When this column started, it was all about exploring different ways of thinking about the wheel of the year, reflecting on aspects of the natural world to provide Pagans alternatives to the usual solar stories. It's still very much an alternative wheel, but there's a developing emphasis on what we can celebrate as the seasons turn. Faced with environmental crisis, and an uncertain future, celebration is a powerful soul restoring antidote that will help us all keep going, stay hopeful and dream up better ways of being.
There is no place in a regular wheel of the year where it makes sense to talk about going back, returning, backtracking or heading the wrong way. The cycle of the year does of course bring us round the same seasons, reliably, but there is always a sense of moving forward. Turning, not returning. Time as we experience it only flows one way. However, there are many ways in which we can go back.

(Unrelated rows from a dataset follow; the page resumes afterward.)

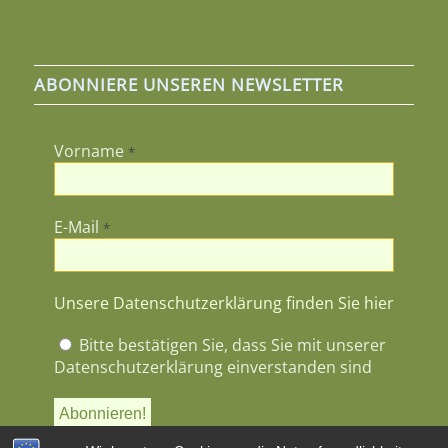
ABONNIERE UNSEREN NEWSLETTER
Vorname
*
E-Mail
*
Unsere Datenschutzerklärung finden Sie hier
Bitte bestätigen Sie, dass Sie mit unserer
Datenschutzerklärung einverstanden sind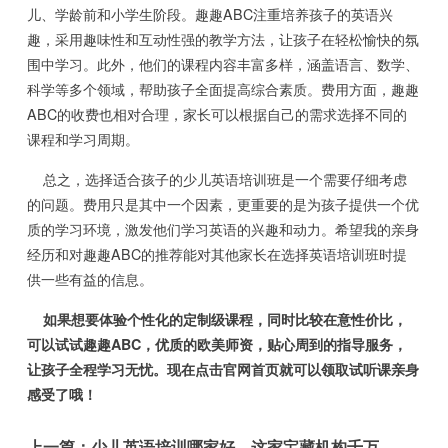
儿、学龄前和小学生阶段。趣趣ABC注重培养孩子的英语兴
趣，采用趣味性和互动性强的教学方法，让孩子在轻松愉快的氛
围中学习。此外，他们的课程内容丰富多样，涵盖语言、数学、
科学等多个领域，帮助孩子全面提高综合素质。费用方面，趣趣
ABC的收费也相对合理，家长可以根据自己的需求选择不同的
课程和学习周期。
总之，选择适合孩子的少儿英语培训班是一个需要仔细考虑
的问题。费用只是其中一个因素，更重要的是为孩子提供一个优
质的学习环境，激发他们学习英语的兴趣和动力。希望我的亲身
经历和对趣趣ABC的推荐能对其他家长在选择英语培训班时提
供一些有益的信息。
如果想要体验个性化的定制级课程，同时比较在意性价比，
可以试试趣趣ABC，优质的欧美师资，贴心周到的指导服务，
让孩子全程学习无忧。现在点击官网首页就可以领取试听课亲身
感受了哦！
上一篇：
少儿英语培训哪家好，这家宝藏机构千万别错过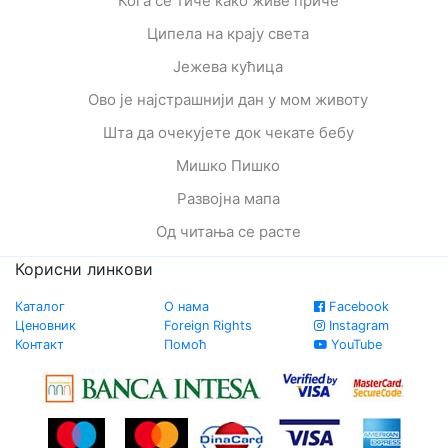
Кога се тиче како живе приче
Ципела на крају света
Јежева кућица
Ово је најстрашнији дан у мом животу
Шта да очекујете док чекате бебу
Мишко Пишко
Развојна мапа
Од читања се расте
Корисни линкови
Каталог
О нама
Facebook
Ценовник
Foreign Rights
Instagram
Контакт
Помоћ
YouTube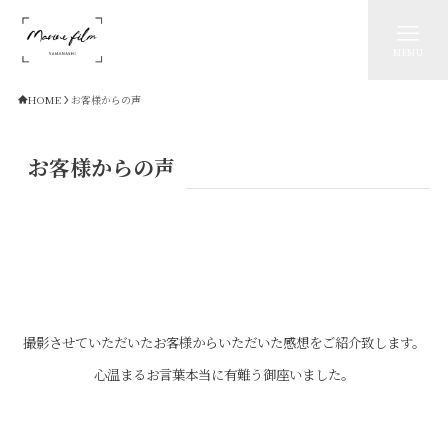
MEMU
HOME
お客様からの声
お客様からの声
撮影させていただいたお客様からいただいた感想をご紹介致します。
心温まるお言葉本当に有難う御座いました。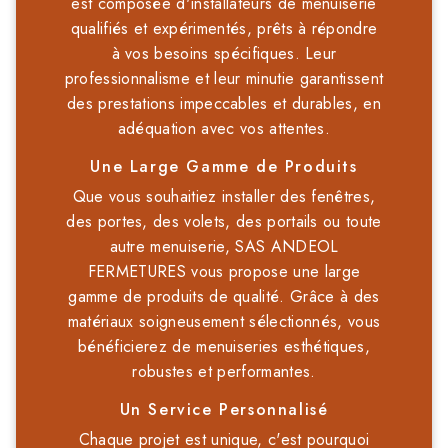
est composée d'installateurs de menuiserie
qualifiés et expérimentés, prêts à répondre
à vos besoins spécifiques. Leur
professionnalisme et leur minutie garantissent
des prestations impeccables et durables, en
adéquation avec vos attentes.
Une Large Gamme de Produits
Que vous souhaitiez installer des fenêtres,
des portes, des volets, des portails ou toute
autre menuiserie, SAS ANDEOL
FERMETURES vous propose une large
gamme de produits de qualité. Grâce à des
matériaux soigneusement sélectionnés, vous
bénéficierez de menuiseries esthétiques,
robustes et performantes.
Un Service Personnalisé
Chaque projet est unique, c'est pourquoi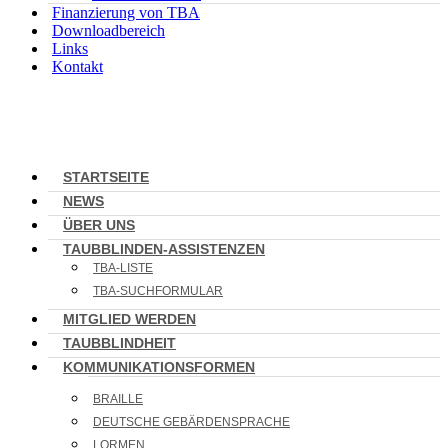
Finanzierung von TBA
Downloadbereich
Links
Kontakt
STARTSEITE
NEWS
ÜBER UNS
TAUBBLINDEN-ASSISTENZEN
TBA-LISTE
TBA-SUCHFORMULAR
MITGLIED WERDEN
TAUBBLINDHEIT
KOMMUNIKATIONSFORMEN
BRAILLE
DEUTSCHE GEBÄRDENSPRACHE
LORMEN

We can make geographical returns to places that were important to us, and practical returns to ways of being that we have parted from for a while. Paganism as a whole can be seen as an attempt to go back to something that was lost, and like all lost things, raises issue around how much can be reclaimed. Is anything gone forever? Is it possible to return? As the saying goes, we cannot step into the same river twice. Whatever we go back to is not the same as before. It will have changed over time, too, we will have changed.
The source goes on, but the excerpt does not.